The company has successfully “grown” a steak in a lab here on Earth, but had to make some modifications for the zero-gravity environment on the ISS.
“Maturing of bioprinted organs and tissues in zero gravity proceeds much faster than in Earth gravity conditions. The tissue is being printed from all sides simultaneously, like making a snowball, while most other bioprinters create it layer-by-layer,” an Aleph Farms spokesperson told Space.com. “On Earth, the cells always fall downward. In zero gravity, they hang in space and interfere only with each other. Layer-by-layer printing in gravity requires a support structure.
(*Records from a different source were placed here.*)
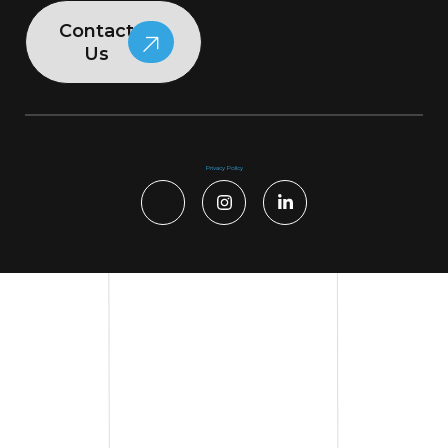
Contact
Us
Privacy Policy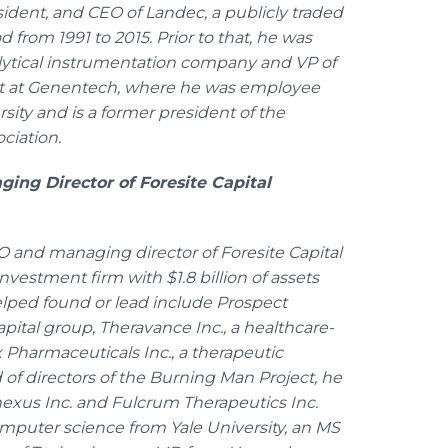
sident, and CEO of Landec, a publicly traded
 from 1991 to 2015. Prior to that, he was
lytical instrumentation company and VP of
 at Genentech, where he was employee
ity and is a former president of the
ciation.
ng Director of Foresite Capital
and managing director of Foresite Capital
vestment firm with $1.8 billion of assets
ped found or lead include Prospect
apital group, Theravance Inc., a healthcare-
harmaceuticals Inc., a therapeutic
f directors of the Burning Man Project, he
nexus Inc. and Fulcrum Therapeutics Inc.
mputer science from Yale University, an MS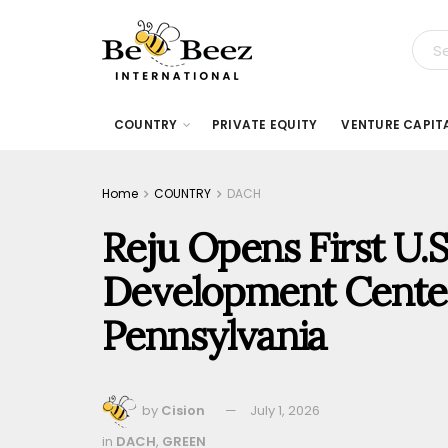
COUNTRY
PRIVATE EQUITY
VENTURE CAPIT
Home
COUNTRY
DACH
Reju Opens First U.
Development Cente
Pennsylvania
by
Cision
July 1, 2026
in
DACH
,
GREEN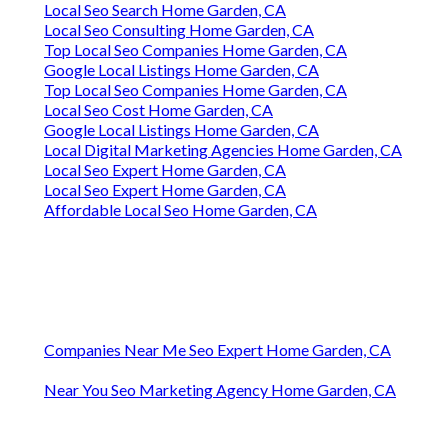
Local Seo Search Home Garden, CA
Local Seo Consulting Home Garden, CA
Top Local Seo Companies Home Garden, CA
Google Local Listings Home Garden, CA
Top Local Seo Companies Home Garden, CA
Local Seo Cost Home Garden, CA
Google Local Listings Home Garden, CA
Local Digital Marketing Agencies Home Garden, CA
Local Seo Expert Home Garden, CA
Local Seo Expert Home Garden, CA
Affordable Local Seo Home Garden, CA
Companies Near Me Seo Expert Home Garden, CA
Near You Seo Marketing Agency Home Garden, CA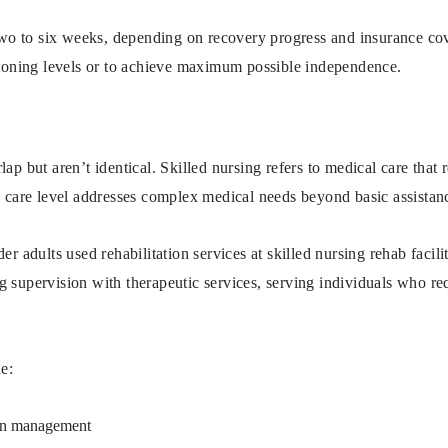
 two to six weeks, depending on recovery progress and insurance co
ctioning levels or to achieve maximum possible independence.
ap but aren’t identical. Skilled nursing refers to medical care that 
s care level addresses complex medical needs beyond basic assistan
der adults used rehabilitation services at skilled nursing rehab faci
 supervision with therapeutic services, serving individuals who re
de:
on management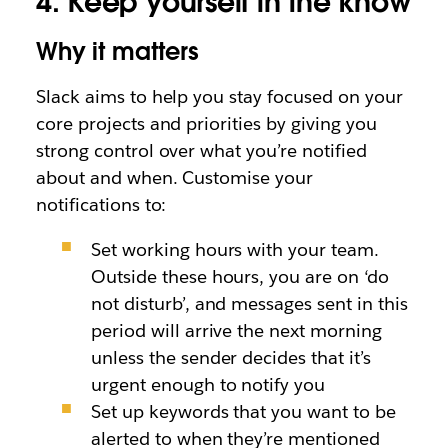
4. Keep yourself in the know
Why it matters
Slack aims to help you stay focused on your
core projects and priorities by giving you
strong control over what you’re notified
about and when. Customise your
notifications to:
Set working hours with your team.
Outside these hours, you are on ‘do
not disturb’, and messages sent in this
period will arrive the next morning
unless the sender decides that it’s
urgent enough to notify you
Set up keywords that you want to be
alerted to when they’re mentioned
Printing in zero gravity allows tissue to be created only with cell material, without any intermediate support.”
Aleph Farms developed a lab-grown steak prototype last December, but its execs admitted that they had “a bit more work” to do to make it taste like conventional beef. (And let’s all take a sec to acknowledge the person or people who had to put it in their mouths so they’d know how rank it was.)
Didier Toubia, the co-founder and CEO of Aleph Farms, compared his company’s ISS achievement to Russian cosmonaut Yuri Gagarin’s first space flight, and to Neil Armstrong taking those first historic steps on the moon.
“We are working on a new method to produce the same meat, but in a way that uses less than half of the greenhouse gasses,” Toubia told Bloomberg. “The experiment in space shows that meat can be cultivated in the harshest conditions, meaning anywhere, anytime and for anyone.”
Despite Toubia’s understated assessment of the space beef’s importance, it was just created as “proof of concept.” He also acknowledged that it could be another three years before the company’s lab-grown steaks are available to consumers on Earth.
But if you need to name your just-formed jam band, Space Beef is probably still available.